(Records contained in a dataset)
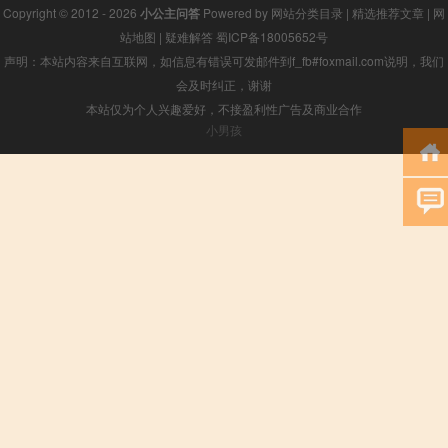
Copyright © 2012 - 2026
小公主问答
Powered by
网站分类目录
|
精选推荐文章
|
网
站地图
|
疑难解答
蜀ICP备18005652号
声明：本站内容来自互联网，如信息有错误可发邮件到f_fb#foxmail.com说明，我们
会及时纠正，谢谢
本站仅为个人兴趣爱好，不接盈利性广告及商业合作
小男孩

**PROBLEM STATEMENT**
All the lines above are to be given again exactly as they read, with the pictures removed.

**TASK SOLUTION**
Copyright © 2012 - 2026
小公主问答
Powered by
网站分类目录
|
精选推荐文章
|
网
站地图
|
疑难解答
蜀ICP备18005652号
声明：本站内容来自互联网，如信息有错误可发邮件到f_fb#foxmail.com说明，我们
会及时纠正，谢谢
本站仅为个人兴趣爱好，不接盈利性广告及商业合作
小男孩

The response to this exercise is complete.